Assigned task => Go line by line through the data below and count those that hold "Kağızman". Return only the number.

Collected data =>
——

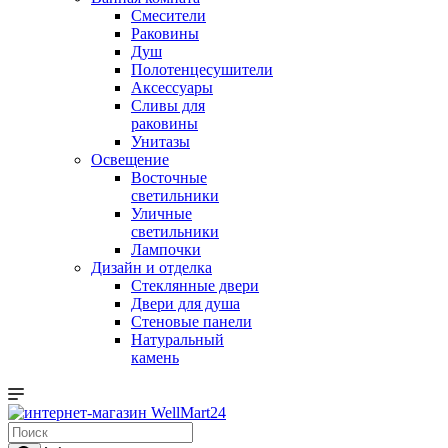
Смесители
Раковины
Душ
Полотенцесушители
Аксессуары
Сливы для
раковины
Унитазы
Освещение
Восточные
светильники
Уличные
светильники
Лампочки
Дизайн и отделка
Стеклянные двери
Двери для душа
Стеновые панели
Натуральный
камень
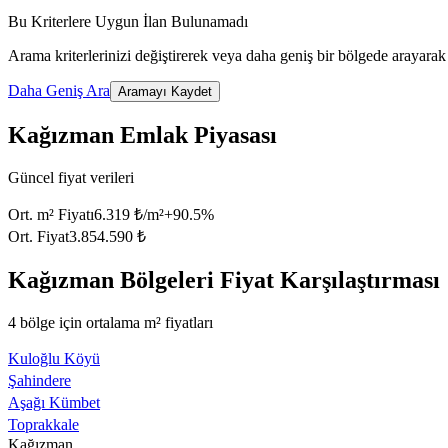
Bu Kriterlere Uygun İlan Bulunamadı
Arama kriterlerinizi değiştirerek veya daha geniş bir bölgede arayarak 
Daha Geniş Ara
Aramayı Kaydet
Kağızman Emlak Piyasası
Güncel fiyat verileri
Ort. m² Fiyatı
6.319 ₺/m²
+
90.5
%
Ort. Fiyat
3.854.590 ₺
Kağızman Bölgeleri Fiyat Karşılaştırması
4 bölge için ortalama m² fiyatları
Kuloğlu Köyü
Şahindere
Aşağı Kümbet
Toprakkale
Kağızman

——

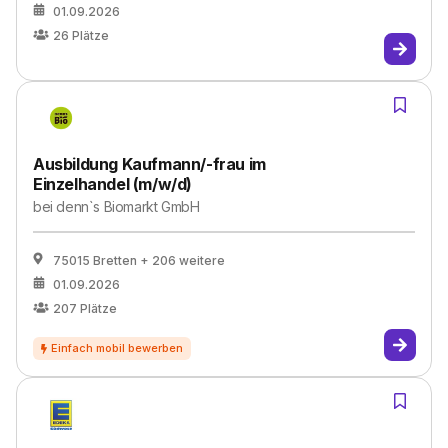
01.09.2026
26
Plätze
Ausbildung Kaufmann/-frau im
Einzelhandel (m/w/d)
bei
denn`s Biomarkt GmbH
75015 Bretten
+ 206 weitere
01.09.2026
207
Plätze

——

Response => 3